Esse deplorável jogo político, ao vivo e em cores, é de uma crueza incomum. Não é a corrupção que está em questão, mas o poder. Não há sequer indícios de suspeitas sobre a presidente Dilma Rousseff na Lava-Jato, enquanto que há contas na Suíça com milhões de dólares, com números e assinatura de Eduardo Cunha. A oposição, que nas votações do ajuste fiscal se aliou a Cunha para desgastar o governo, adula-o ainda, mesmo quando os indícios de prática de corrupção pelo deputado são tão grandes que logo deixarão o campo das suspeitas.
O governo e o PT não se saem melhor na história. O PT, que fora do poder foi o campeão da moralidade, poupa Cunha da mesma forma que a oposição, ignorando seu passado e seu presente. Há tempos mandou às favas os escrúpulos, e teme que as coisas possam piorar, tanto por ações de Cunha como da Lava-Jato. Com pouco mais de desprendimento e coordenação, o governo poderia enfrentar a arma do impeachment de Cunha e derrotá-lo no voto, especialmente agora.
Cunha armou seu poder em órgãos vitais na Câmara. No comando do Conselho de Ética e na relatoria da Comissão de Orçamento têm aliados às voltas com a Lava-Jato. Instalou a CPI da Petrobras para chantagear o governo e ela se revelou um espetáculo desastroso de desmoralização política generalizada, a começar pela do próprio Cunha, que mentiu em depoimento.
A CPI da Petrobras mostrou que não se perseguia o interesse público. Entre seus integrantes havia á uma dúzia de parlamentares na mira da Lava-Jato, o que, desde o início, predeterminava seus resultados nulos. Mas o desfecho foi além da pantomima. O relator, o petista Luiz Sergio (RJ), indicando o quão baixo caiu seu partido, concluiu que o problema estava na delação premiada e conclamou os deputados a mudar a lei - não propôs o indiciamento de ninguém.

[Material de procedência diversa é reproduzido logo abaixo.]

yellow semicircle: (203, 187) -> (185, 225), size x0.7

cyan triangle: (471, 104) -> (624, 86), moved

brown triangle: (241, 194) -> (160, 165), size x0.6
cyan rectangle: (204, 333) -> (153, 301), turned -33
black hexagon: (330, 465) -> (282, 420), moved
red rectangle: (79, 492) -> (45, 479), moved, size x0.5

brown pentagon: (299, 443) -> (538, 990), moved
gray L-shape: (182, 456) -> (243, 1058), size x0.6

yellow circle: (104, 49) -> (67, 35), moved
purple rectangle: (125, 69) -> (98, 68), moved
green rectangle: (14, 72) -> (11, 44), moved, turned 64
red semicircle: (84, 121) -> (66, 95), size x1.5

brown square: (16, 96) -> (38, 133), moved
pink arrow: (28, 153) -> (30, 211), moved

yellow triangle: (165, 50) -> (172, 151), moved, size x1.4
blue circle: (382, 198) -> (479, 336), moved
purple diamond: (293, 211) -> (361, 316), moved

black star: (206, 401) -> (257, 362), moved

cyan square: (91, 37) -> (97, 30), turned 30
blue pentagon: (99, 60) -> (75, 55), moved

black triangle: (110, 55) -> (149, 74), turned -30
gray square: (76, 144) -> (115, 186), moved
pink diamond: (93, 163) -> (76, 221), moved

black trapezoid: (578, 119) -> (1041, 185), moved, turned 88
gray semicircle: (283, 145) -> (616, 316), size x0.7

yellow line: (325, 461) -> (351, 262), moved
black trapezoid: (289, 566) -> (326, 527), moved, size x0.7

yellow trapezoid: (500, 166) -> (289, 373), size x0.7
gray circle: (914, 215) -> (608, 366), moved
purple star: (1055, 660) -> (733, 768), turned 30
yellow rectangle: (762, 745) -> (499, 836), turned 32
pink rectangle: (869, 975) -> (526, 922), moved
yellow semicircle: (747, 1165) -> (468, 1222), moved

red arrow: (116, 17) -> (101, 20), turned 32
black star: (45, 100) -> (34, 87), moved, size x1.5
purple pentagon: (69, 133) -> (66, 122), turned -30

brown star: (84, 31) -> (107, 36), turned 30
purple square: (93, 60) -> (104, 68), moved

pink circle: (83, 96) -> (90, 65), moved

O PSDB fez sua versão quase completa: pediu indiciamento de Dilma, do ex-presidente Lula e da meia centena de políticos investigados pela Lava-Jato - o único tucano incluído é o falecido Sérgio Guerra e dela não consta o senador Aloysio Nunes Ferreira.
Nesse ambiente, todos os projetos que afetam a economia e os interesses públicos são tratados como moeda de troca ou objeto de chantagem. A Lava-Jato revolveu os fundamentos da má política e não se sabe o que daí resultará. Recobrar a capacidade de trabalhar com o Legislativo exige do governo não acordos escusos por baixo do pano e sim faxina, com a expulsão do Congresso dos que têm contas a prestar à Justiça.